I’ve been recently experimenting with Strudel (a port of TidalCycles in Javascript) but in the browser. It’s essentially a DSL (domain specific language) in which one can create music.

Its as easy as:

note(”c e g b”).sound(”piano”)

But there are a number of generative elements that can be added which does makes it quite interesting as it sits in my genre of creative coding interests of using randomness as a key component.

Right now I have been trying to revive my “create something daily” and I’m starting that out by creating musical sketches.

NGL - but although my brain wants to create, getting out of the habit of creating and trying to get back into that habit has taken focused effort. I’m still a bit shy but getting closer.

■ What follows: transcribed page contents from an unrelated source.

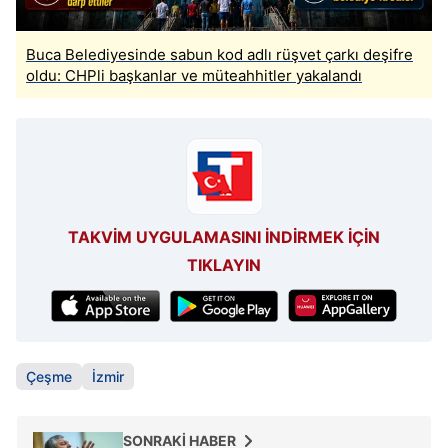
Buca Belediyesinde sabun kod adlı rüşvet çarkı deşifre
oldu: CHPli başkanlar ve müteahhitler yakalandı
TAKVİM UYGULAMASINI İNDİRMEK İÇİN
TIKLAYIN
Çeşme
İzmir
SONRAKİ HABER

I feel like its a bit like the ascent of an aircraft on a cloudy day. You get to a point and you are doing the work but there is this period of trying to get through the fogginess before you get above the clouds and then the ease of creation becomes more of an extension of one’s being than the practice of it.

These are just more little pieces of ear candy that I’ve been finding to really provide some mental right brain downtime for sure.

For one of the days, I used Strudel to generate the MIDI which is passed into Ableton Live (really for some of the VSTs). I really like the idea of being able to build musical patterns based on a scale outside of just the midi controller.

Anyways, I hope that you all have an amazing week full of new and interesting discoveries.

Peace and stability,
Chris

P.S. What have you been doing lately? Leave a comment!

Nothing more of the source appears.